WORK TO BE COMPLETED.
Once you find the line below that has "супругов, кому она принадлежала.", output it and every line after it exactly, stopping after the line that has "Alunos do Agrup. Carlos Teixeira e EB1 de", with no pictures.

··· DATA SUPPLIED

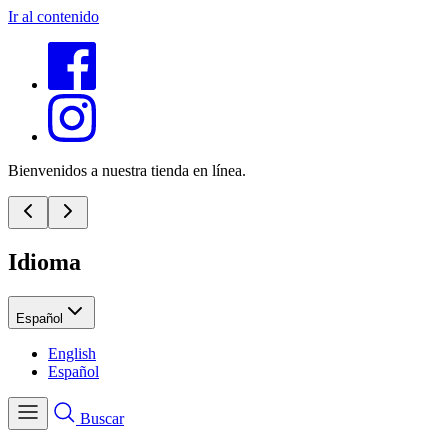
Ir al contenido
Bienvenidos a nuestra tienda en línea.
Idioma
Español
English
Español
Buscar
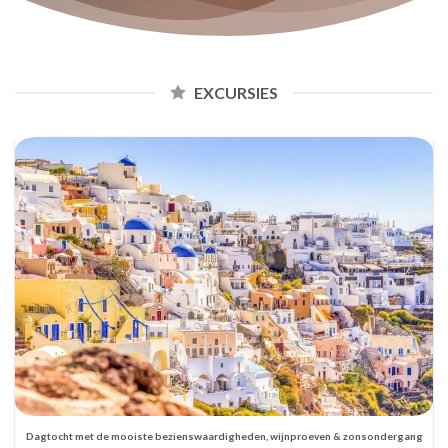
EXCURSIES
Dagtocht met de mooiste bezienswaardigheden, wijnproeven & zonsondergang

······
··· DATA SUPPLIED

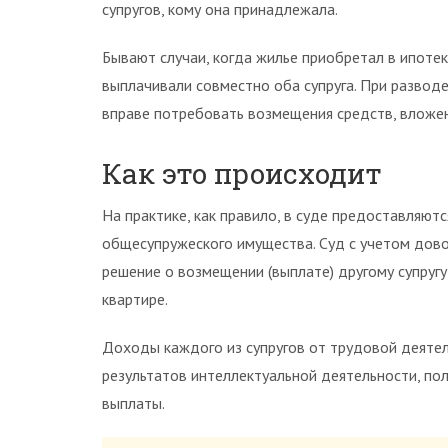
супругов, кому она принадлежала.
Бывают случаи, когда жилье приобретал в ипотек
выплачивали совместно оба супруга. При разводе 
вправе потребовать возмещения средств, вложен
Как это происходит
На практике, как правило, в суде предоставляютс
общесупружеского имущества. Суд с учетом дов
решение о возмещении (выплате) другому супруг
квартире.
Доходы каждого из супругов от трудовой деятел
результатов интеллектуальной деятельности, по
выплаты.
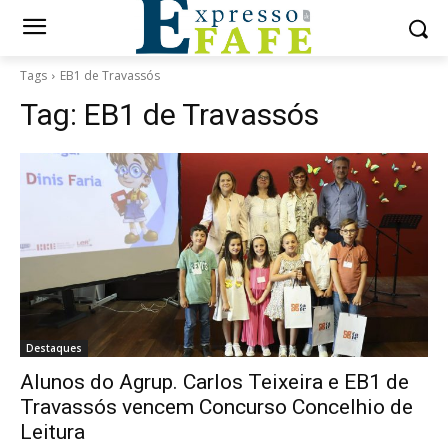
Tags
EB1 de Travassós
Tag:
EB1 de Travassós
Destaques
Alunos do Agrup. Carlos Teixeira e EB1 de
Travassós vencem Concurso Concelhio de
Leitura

······

TASK ANSWER.
супругов, кому она принадлежала.
Бывают случаи, когда жилье приобретал в ипотек
выплачивали совместно оба супруга. При разводе 
вправе потребовать возмещения средств, вложен
Как это происходит
На практике, как правило, в суде предоставляютс
общесупружеского имущества. Суд с учетом дов
решение о возмещении (выплате) другому супруг
квартире.
Доходы каждого из супругов от трудовой деятел
результатов интеллектуальной деятельности, по
выплаты.
Tags
EB1 de Travassós
Tag:
EB1 de Travassós
Destaques
Alunos do Agrup. Carlos Teixeira e EB1 de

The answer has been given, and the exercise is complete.